First of all, on the question of illegal immigration: As I understand the CBO reports, they’re saying that, if the bill passes, then 10 years from now, after we have gone through all the effort and political combat involved in offering legal status to today’s 11 or 12 million illegal immigrants, there will be somewhere around 7 or 8 million illegal immigrants in America—3.5 million who did not get the new RPI status (presumably most but not all would stay here), and 4.8 million who entered illegally after the law was enacted. And the number will still be growing pretty quickly. Indeed, they expect more people to enter the country illegally in the next decade than did so in the last decade. With the triggers and enforcement provisions of the bill as they are, I don’t think it’s possible for anyone to claim that it will meaningfully address the problem of future illegal immigration. At the very least, you can’t say so without explaining why the CBO got things very wrong.
That projection isn’t an argument. It doesn’t mean we shouldn’t proceed. Immigration is good for America, but we govern and shape it with laws for a reason: Like all things, it is good up to a point, and it is better in some forms than in others. Have we thought through the volume of immigration that would result from this legislation? Have we thought through its balance of skills? Should we not hear a case for doubling American immigration over the next decade before we go ahead and do it? Has anyone argued for that? To what problem would such a huge increase be a solution? Does anyone have the sense that this is what our immigration debate has been about, or even quite understand that this is what the bill would do?
When the Hart-Celler immigration reform was enacted in 1965, creating today’s immigration system, everyone focused on the shifting of visa categories to finally put an end to racist quotas, and few people predicted that the law would dramatically distort the legal immigration system in the direction of massive chain immigration. It seems to me something similar is going on here—because we are focused on the question of offering legal status to illegal immigrants, we may be missing what this bill will really amount to in practice and what will matter most about it.

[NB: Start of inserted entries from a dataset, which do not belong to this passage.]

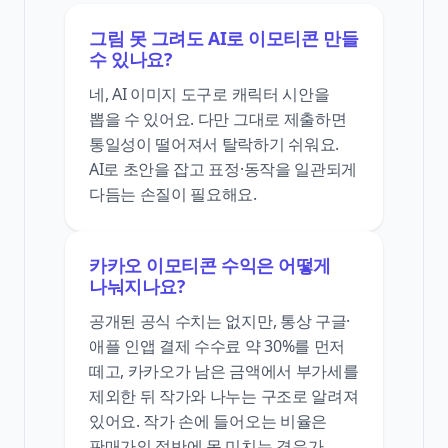
그림 못 그려도 AI로 이모티콘 만들
수 있나요?
네, AI 이미지 도구로 캐릭터 시안을
뽑을 수 있어요. 다만 그대로 제출하면
통일성이 떨어져서 탈락하기 쉬워요.
AI로 초안을 잡고 표정·동작을 일관되게
다듬는 손질이 필요해요.
카카오 이모티콘 수익은 어떻게
나눠지나요?
공개된 공식 수치는 없지만, 통상 구글·
애플 인앱 결제 수수료 약 30%를 먼저
떼고, 카카오가 남은 금액에서 부가세를
제외한 뒤 작가와 나누는 구조로 알려져
있어요. 작가 손에 들어오는 비율은
판매가의 절반에 못 미치는 경우가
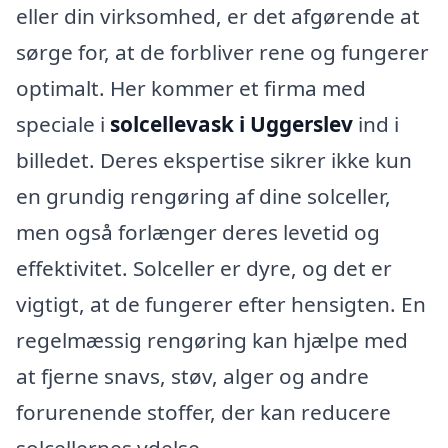
eller din virksomhed, er det afgørende at
sørge for, at de forbliver rene og fungerer
optimalt. Her kommer et firma med
speciale i
solcellevask i Uggerslev
ind i
billedet. Deres ekspertise sikrer ikke kun
en grundig rengøring af dine solceller,
men også forlænger deres levetid og
effektivitet. Solceller er dyre, og det er
vigtigt, at de fungerer efter hensigten. En
regelmæssig rengøring kan hjælpe med
at fjerne snavs, støv, alger og andre
forurenende stoffer, der kan reducere
solcellernes ydelse.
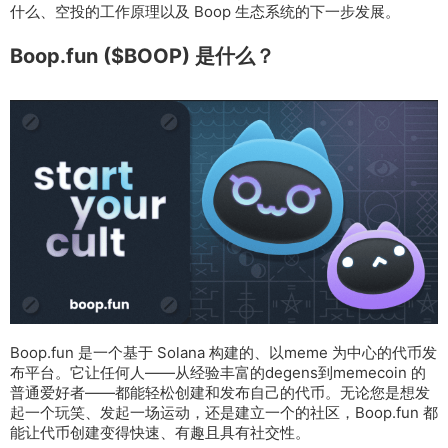
什么、空投的工作原理以及 Boop 生态系统的下一步发展。
Boop.fun ($BOOP) 是什么？
Boop.fun 是一个基于 Solana 构建的、以meme 为中心的代币发
布平台。它让任何人——从经验丰富的degens到memecoin 的
普通爱好者——都能轻松创建和发布自己的代币。无论您是想发
起一个玩笑、发起一场运动，还是建立一个的社区，Boop.fun 都
能让代币创建变得快速、有趣且具有社交性。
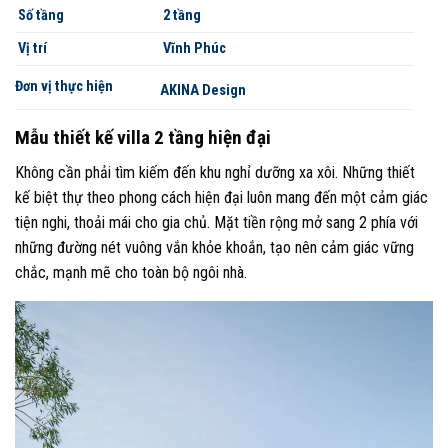
Số tầng
2 tầng
Vị trí
Vĩnh Phúc
Đơn vị thực hiện
AKINA Design
Mẫu thiết kế villa 2 tầng hiện đại
Không cần phải tìm kiếm đến khu nghỉ dưỡng xa xôi. Những thiết
kế biệt thự theo phong cách hiện đại luôn mang đến một cảm giác
tiện nghi, thoải mái cho gia chủ. Mặt tiền rộng mở sang 2 phía với
những đường nét vuông vắn khỏe khoắn, tạo nên cảm giác vững
chắc, mạnh mẽ cho toàn bộ ngôi nhà.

I think these five changes to the bill, which I proposed last month, would help address its key flaws—including those made all the more clear by CBO. But even if they don’t agree with me that a rebalancing of the bill’s approach to labor-based immigration is necessary, the law’s proponents should certainly be made to explain why they think its triggers and enforcement provisions will perform far better than CBO expects. As the CBO’s findings sink in, I suspect they will be seen as a major impediment to the prospects of this particular bill.